Records provided Start Marker
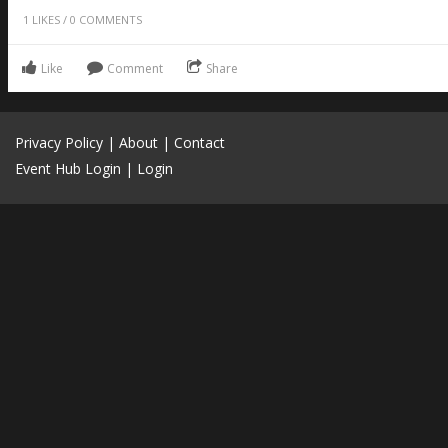
1
LIKES
/
0
COMMENTS
Like
Comment
Share
Privacy Policy
|
About
|
Contact
Event Hub Login
|
Login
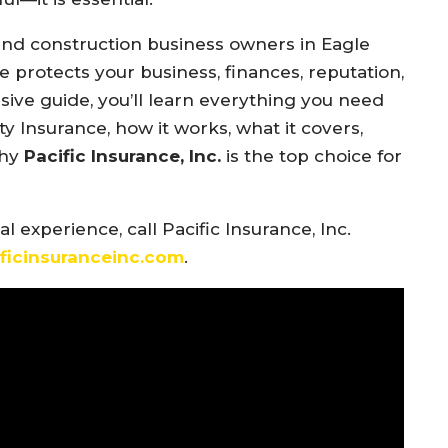
 and construction business owners in Eagle
ge protects your business, finances, reputation,
ive guide, you’ll learn everything you need
y Insurance, how it works, what it covers,
why
Pacific Insurance, Inc.
is the top choice for
 experience, call Pacific Insurance, Inc.
ificinsuranceinc.com
.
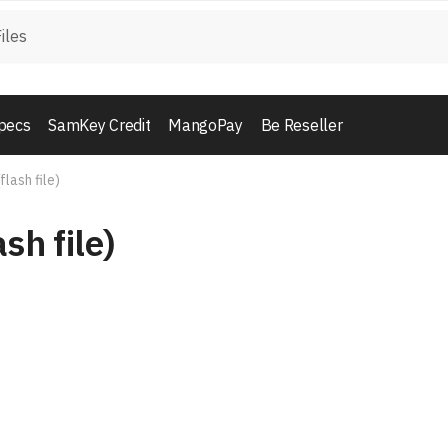
pecs
SamKey Credit
MangoPay
Be Reseller
flash file)
sh file)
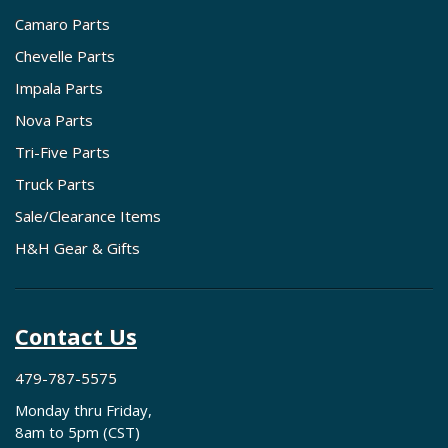
Camaro Parts
Chevelle Parts
Impala Parts
Nova Parts
Tri-Five Parts
Truck Parts
Sale/Clearance Items
H&H Gear & Gifts
Contact Us
479-787-5575
Monday thru Friday,
8am to 5pm (CST)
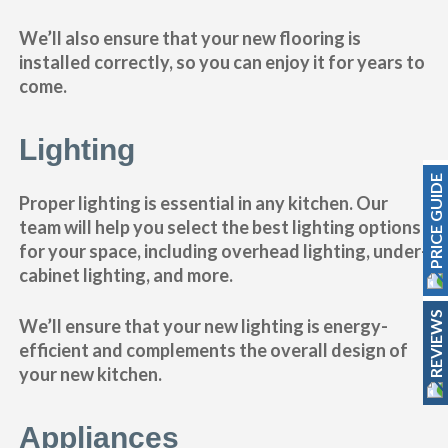
We’ll also ensure that your new flooring is
installed correctly, so you can enjoy it for years to
come.
Lighting
PRICE GUIDE
Proper lighting is essential in any kitchen. Our
team will help you select the best lighting options
for your space, including overhead lighting, under-
cabinet lighting, and more.
REVIEWS
We’ll ensure that your new lighting is energy-
efficient and complements the overall design of
your new kitchen.
Appliances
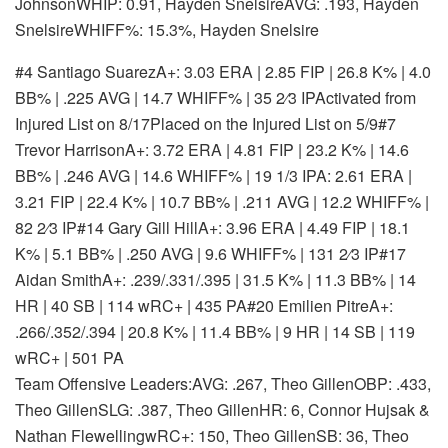
JohnsonWHIP: 0.91, Hayden SnelsireAVG: .193, Hayden
SnelsireWHIFF%: 15.3%, Hayden Snelsire
#4 Santiago Suarez
A+: 3.03 ERA | 2.85 FIP | 26.8 K% | 4.0
BB% | .225 AVG | 14.7 WHIFF% | 35 2⁄3 IP
Activated from
Injured List on 8/17
Placed on the Injured List on 5/9
#7
Trevor Harrison
A+: 3.72 ERA | 4.81 FIP | 23.2 K% | 14.6
BB% | .246 AVG | 14.6 WHIFF% | 19 1/3 IP
A: 2.61 ERA |
3.21 FIP | 22.4 K% | 10.7 BB% | .211 AVG | 12.2 WHIFF% |
82 2⁄3 IP
#14 Gary Gill Hill
A+: 3.96 ERA | 4.49 FIP | 18.1
K% | 5.1 BB% | .250 AVG | 9.6 WHIFF% | 131 2⁄3 IP
#17
Aidan Smith
A+: .239/.331/.395 | 31.5 K% | 11.3 BB% | 14
HR | 40 SB | 114 wRC+ | 435 PA
#20 Emilien Pitre
A+:
.266/.352/.394 | 20.8 K% | 11.4 BB% | 9 HR | 14 SB | 119
wRC+ | 501 PA
Team Offensive Leaders:AVG: .267, Theo GillenOBP: .433,
Theo GillenSLG: .387, Theo GillenHR: 6, Connor Hujsak &
Nathan FlewellingwRC+: 150, Theo GillenSB: 36, Theo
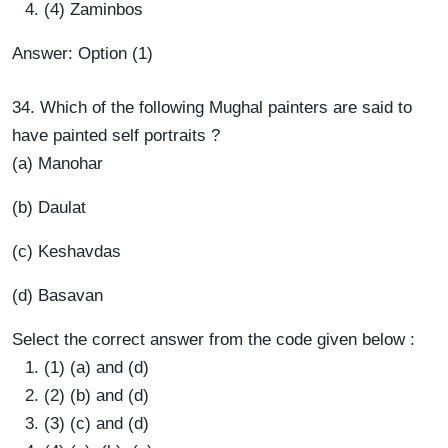
(4) Zaminbos
Answer: Option (1)
34. Which of the following Mughal painters are said to
have painted self portraits ?
(a) Manohar
(b) Daulat
(c) Keshavdas
(d) Basavan
Select the correct answer from the code given below :
(1) (a) and (d)
(2) (b) and (d)
(3) (c) and (d)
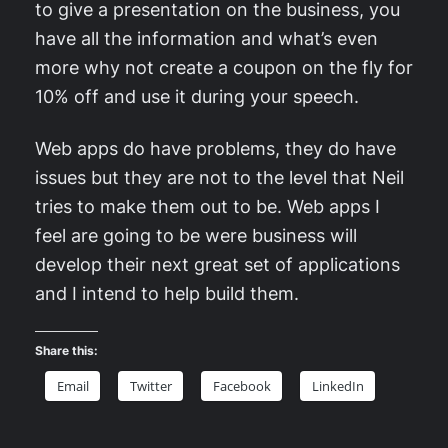
to give a presentation on the business, you
have all the information and what’s even
more why not create a coupon on the fly for
10% off and use it during your speech.
Web apps do have problems, they do have
issues but they are not to the level that Neil
tries to make them out to be. Web apps I
feel are going to be were business will
develop their next great set of applications
and I intend to help build them.
Share this:
Email
Twitter
Facebook
LinkedIn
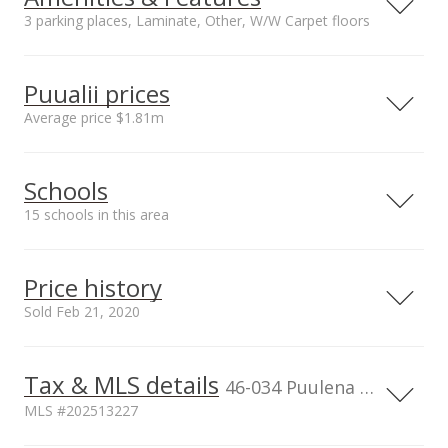
3 parking places, Laminate, Other, W/W Carpet floors
Property Condition
Other Fee Includes
Excellent, Above
Other Common
Puualii prices
Average
Expenses,Sewer,Wa
Average price $1.81m
ter
Parking
Amenities
Neighborhood average
Neighborhood median
Assigned, Covered -
BBQ, Club House,
Schools
sales price*
sales price*
1, Garage, Guest,
Community
$1.81m
$1.89m
Open - 2, Tandem
Association Pool,
15 schools in this area
Number or sales*
Street median sales
Condo Association
3
price*
Pool, Playground,
Serving this home
Elementary
Middle
High
$1.89m
Pool on Property,
Price history
Recreation Area,
School rating
Distance
Sold Feb 21, 2020
Resident Manager,
Sauna, Security
Reverend Benjamin Parker
0.572mi
Guard, Tennis Court,
Elementary School
NR
Tax & MLS details
00,000
00,000
00,000
00,000
00,000
00,000
800,000
45259 Waikalua Rd, Kaneohe, HI
Walking/Jogging Path
46-034 Puulena Street unit 722, Kaneohe, HI, 96744
96744
Unit features
MLS #202513227
Elementary School
Bedroom on 1st
600,000
Governor Samuel Wilder King
0.539mi
Level, Even# Unit,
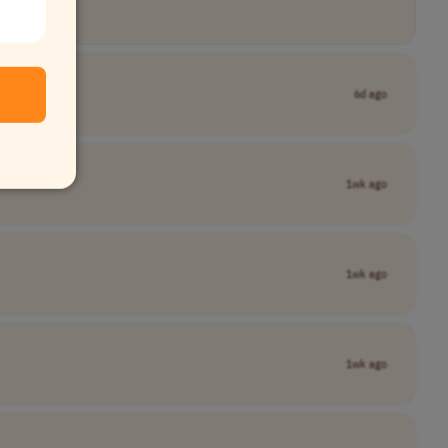
6d ago
1wk ago
1wk ago
1wk ago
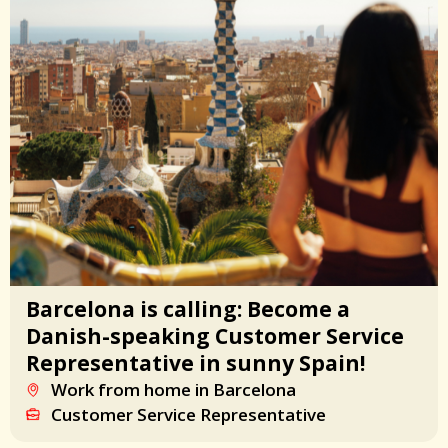
Barcelona is calling: Become a
Danish-speaking Customer Service
Representative in sunny Spain!
Work from home in Barcelona
Customer Service Representative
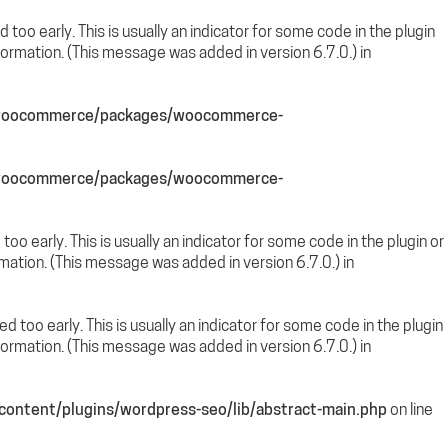
too early. This is usually an indicator for some code in the plugin
ormation. (This message was added in version 6.7.0.) in
s/woocommerce/packages/woocommerce-
s/woocommerce/packages/woocommerce-
oo early. This is usually an indicator for some code in the plugin or
mation. (This message was added in version 6.7.0.) in
 too early. This is usually an indicator for some code in the plugin
ormation. (This message was added in version 6.7.0.) in
ontent/plugins/wordpress-seo/lib/abstract-main.php
on line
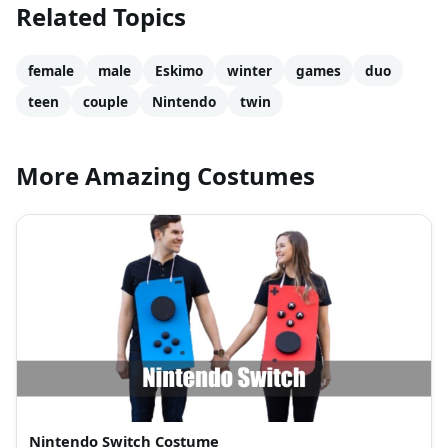
Related Topics
female
male
Eskimo
winter
games
duo
teen
couple
Nintendo
twin
More Amazing Costumes
Nintendo Switch Costume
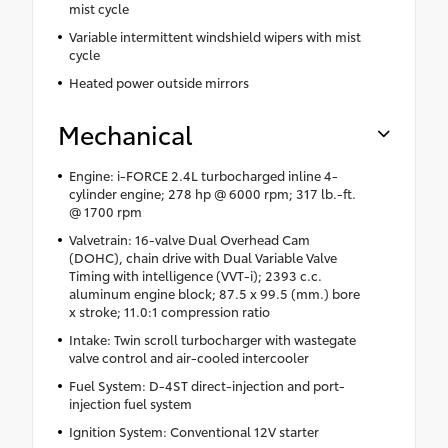
mist cycle
Variable intermittent windshield wipers with mist
cycle
Heated power outside mirrors
Mechanical
Engine: i-FORCE 2.4L turbocharged inline 4-
cylinder engine; 278 hp @ 6000 rpm; 317 lb.-ft.
@ 1700 rpm
Valvetrain: 16-valve Dual Overhead Cam
(DOHC), chain drive with Dual Variable Valve
Timing with intelligence (VVT-i); 2393 c.c.
aluminum engine block; 87.5 x 99.5 (mm.) bore
x stroke; 11.0:1 compression ratio
Intake: Twin scroll turbocharger with wastegate
valve control and air-cooled intercooler
Fuel System: D-4ST direct-injection and port-
injection fuel system
Ignition System: Conventional 12V starter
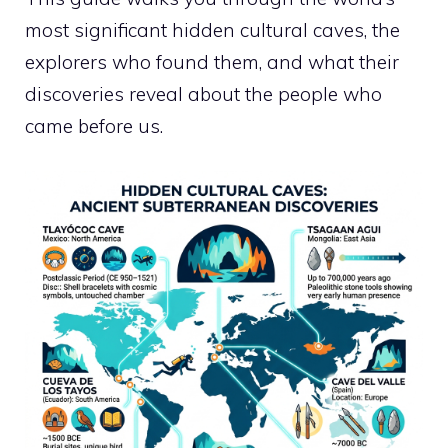
most significant hidden cultural caves, the
explorers who found them, and what their
discoveries reveal about the people who
came before us.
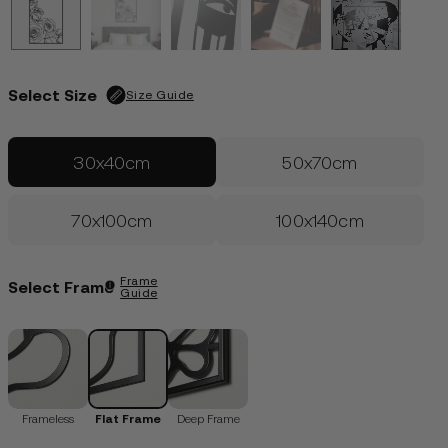
Edition of 100
| Only 30 left
€
109.00
LOGIN
Select Size
Size Guide
30x40cm
50x70cm
70x100cm
100x140cm
Frame
Select Frame
Guide
Frameless
Flat Frame
Deep Frame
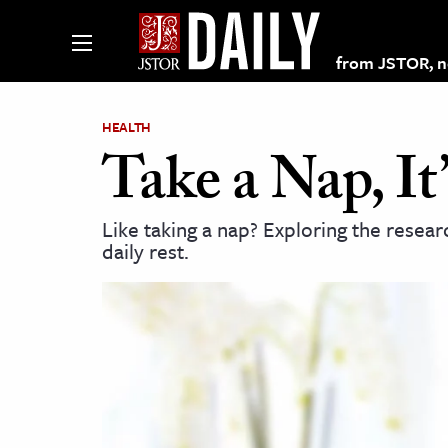
from JSTOR, non
HEALTH
Take a Nap, I
lections on JSTOR
Like taking a nap? Exploring the resear
daily rest.
ching and Learning Resources
s & Culture
 Art History
& Media
age & Literature
rming Arts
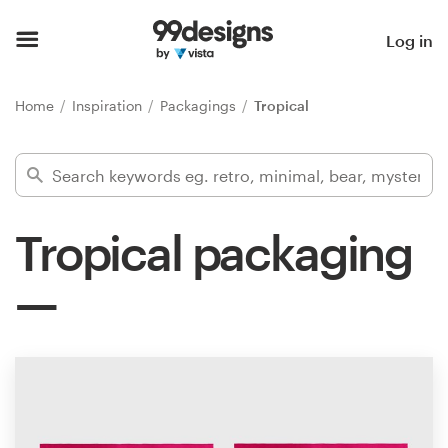
Home
Log in
Browse categories
Home
Inspiration
Packagings
Tropical
How it works
Find a designer
Tropical packaging
Inspiration
99designs Pro
Design
services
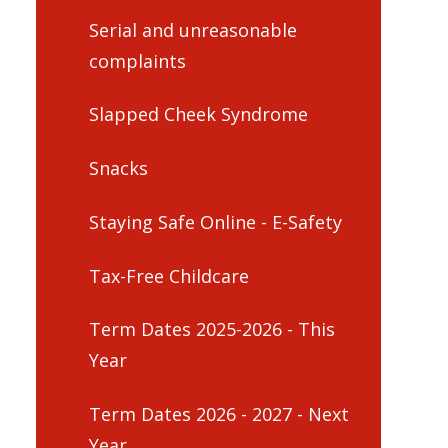
Serial and unreasonable
complaints
Slapped Cheek Syndrome
Snacks
Staying Safe Online - E-Safety
Tax-Free Childcare
Term Dates 2025-2026 - This
Year
Term Dates 2026 - 2027 - Next
Year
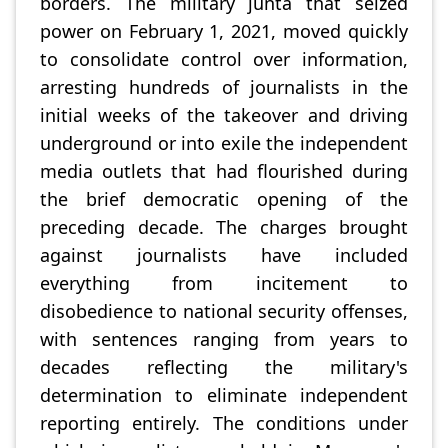
borders. The military junta that seized
power on February 1, 2021, moved quickly
to consolidate control over information,
arresting hundreds of journalists in the
initial weeks of the takeover and driving
underground or into exile the independent
media outlets that had flourished during
the brief democratic opening of the
preceding decade. The charges brought
against journalists have included
everything from incitement to
disobedience to national security offenses,
with sentences ranging from years to
decades reflecting the military's
determination to eliminate independent
reporting entirely. The conditions under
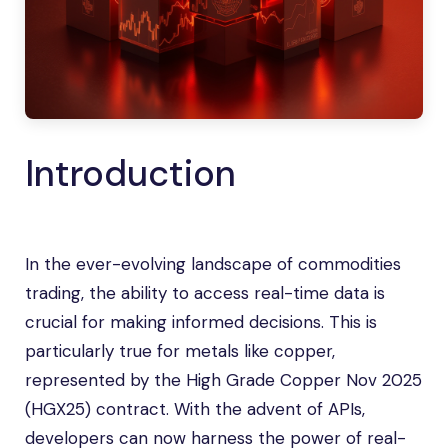
Introduction
In the ever-evolving landscape of commodities
trading, the ability to access real-time data is
crucial for making informed decisions. This is
particularly true for metals like copper,
represented by the High Grade Copper Nov 2025
(HGX25) contract. With the advent of APIs,
developers can now harness the power of real-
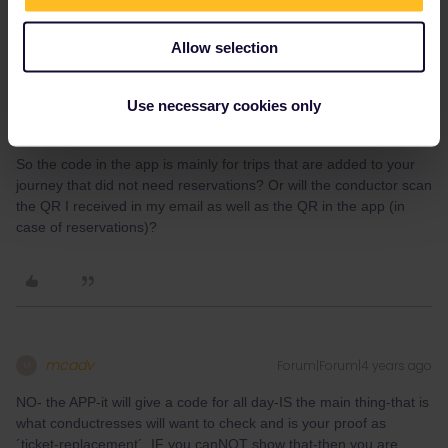
community! Known languages: Deutsch, Italiano, English.
Allow selection
Use necessary cookies only
Moise Struijk
Forum|Forum|4 years ago
AUTHOR
So the code in the app is mainly for trips that are added to your
journey that did not need reservations? Or will the conductor scan
the QR I received in my email as well as the QR in the app (in
case of reservations)?
mcadv
Forum|Forum|4 years ago
M
NO- the APP-it will give a code for all day-IS the main thing-that is
what conductresses will want to check and is your proof as
´ticket-replacement´. IF you canNOT show that-then you are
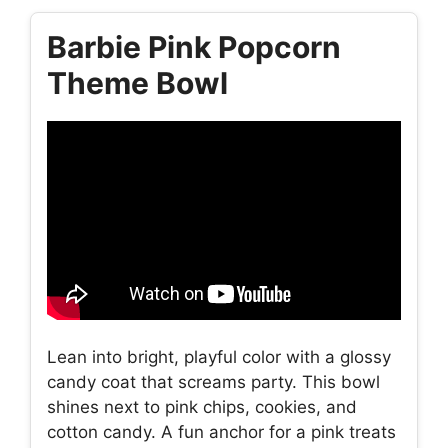
Barbie Pink Popcorn
Theme Bowl
Lean into bright, playful color with a glossy
candy coat that screams party. This bowl
shines next to pink chips, cookies, and
cotton candy. A fun anchor for a pink treats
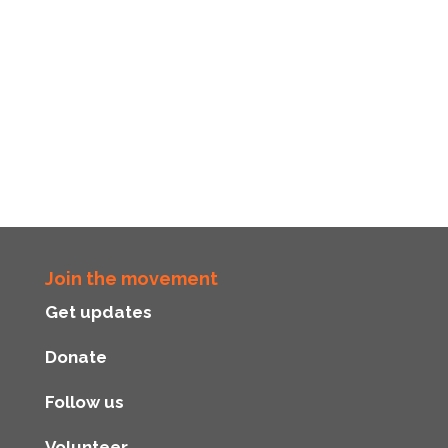
Join the movement
Get updates
Donate
Follow us
Volunteer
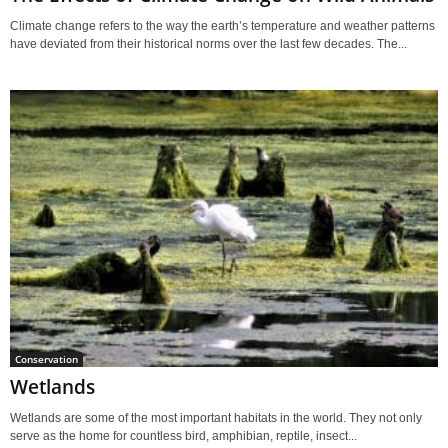
Climate change refers to the way the earth’s temperature and weather patterns
have deviated from their historical norms over the last few decades. The...
Conservation
Wetlands
Wetlands are some of the most important habitats in the world. They not only
serve as the home for countless bird, amphibian, reptile, insect...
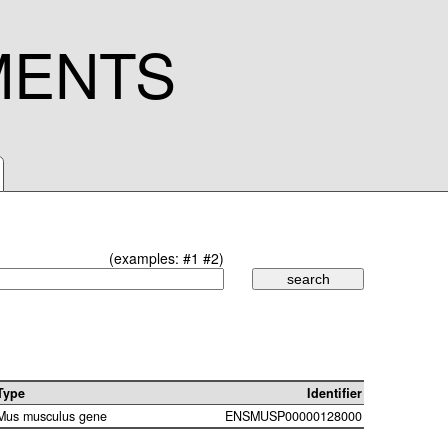
MENTS
(examples:
#1
#2
)
Type
Identifier
Mus musculus gene
ENSMUSP00000128000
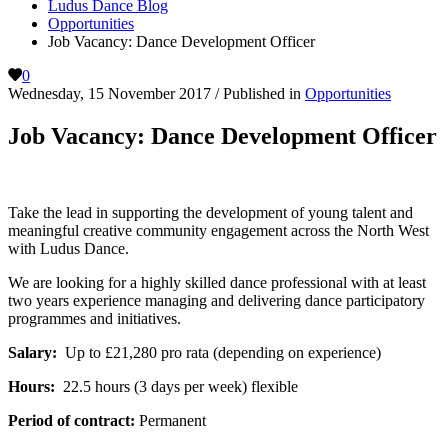
Ludus Dance Blog
Opportunities
Job Vacancy: Dance Development Officer
0
Wednesday, 15 November 2017
/
Published in
Opportunities
Job Vacancy: Dance Development Officer
Take the lead in supporting the development of young talent and
meaningful creative community engagement across the North West
with Ludus Dance.
We are looking for a highly skilled dance professional with at least
two years experience managing and delivering dance participatory
programmes and initiatives.
Salary:
Up to £21,280 pro rata (depending on experience)
Hours:
22.5 hours (3 days per week) flexible
Period of contract:
Permanent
Records provided End Marker
[Action item] Among the entries above, take the lines from the one with "JohnsonWHIP: 0.91, Hayden" through the one with "Sauna, Security" and retype them exactly, leaving out the pictures.

[Exercise answer]
JohnsonWHIP: 0.91, Hayden SnelsireAVG: .193, Hayden
SnelsireWHIFF%: 15.3%, Hayden Snelsire
#4 Santiago Suarez
A+: 3.03 ERA | 2.85 FIP | 26.8 K% | 4.0
BB% | .225 AVG | 14.7 WHIFF% | 35 2⁄3 IP
Activated from
Injured List on 8/17
Placed on the Injured List on 5/9
#7
Trevor Harrison
A+: 3.72 ERA | 4.81 FIP | 23.2 K% | 14.6
BB% | .246 AVG | 14.6 WHIFF% | 19 1/3 IP
A: 2.61 ERA |
3.21 FIP | 22.4 K% | 10.7 BB% | .211 AVG | 12.2 WHIFF% |
82 2⁄3 IP
#14 Gary Gill Hill
A+: 3.96 ERA | 4.49 FIP | 18.1
K% | 5.1 BB% | .250 AVG | 9.6 WHIFF% | 131 2⁄3 IP
#17
Aidan Smith
A+: .239/.331/.395 | 31.5 K% | 11.3 BB% | 14
HR | 40 SB | 114 wRC+ | 435 PA
#20 Emilien Pitre
A+:
.266/.352/.394 | 20.8 K% | 11.4 BB% | 9 HR | 14 SB | 119
wRC+ | 501 PA
Team Offensive Leaders:AVG: .267, Theo GillenOBP: .433,
Theo GillenSLG: .387, Theo GillenHR: 6, Connor Hujsak &
Nathan FlewellingwRC+: 150, Theo GillenSB: 36, Theo
(4) Zaminbos
Answer: Option (1)
34. Which of the following Mughal painters are said to
have painted self portraits ?
(a) Manohar
(b) Daulat
(c) Keshavdas
(d) Basavan
Select the correct answer from the code given below :
(1) (a) and (d)
(2) (b) and (d)
(3) (c) and (d)
to give a presentation on the business, you
have all the information and what’s even
more why not create a coupon on the fly for
10% off and use it during your speech.
Web apps do have problems, they do have
issues but they are not to the level that Neil
tries to make them out to be. Web apps I
feel are going to be were business will
develop their next great set of applications
and I intend to help build them.
Share this:
Email
Twitter
Facebook
LinkedIn
3 parking places, Laminate, Other, W/W Carpet floors
Property Condition
Other Fee Includes
Excellent, Above
Other Common
Puualii prices
Average
Expenses,Sewer,Wa
Average price $1.81m
ter
Parking
Amenities
Neighborhood average
Neighborhood median
Assigned, Covered -
BBQ, Club House,
Schools
sales price*
sales price*
1, Garage, Guest,
Community
$1.81m
$1.89m
Open - 2, Tandem
Association Pool,
15 schools in this area
Number or sales*
Street median sales
Condo Association
3
price*
Pool, Playground,
Serving this home
Elementary
Middle
High
$1.89m
Pool on Property,
Price history
Recreation Area,
School rating
Distance
Sold Feb 21, 2020
Resident Manager,
Sauna, Security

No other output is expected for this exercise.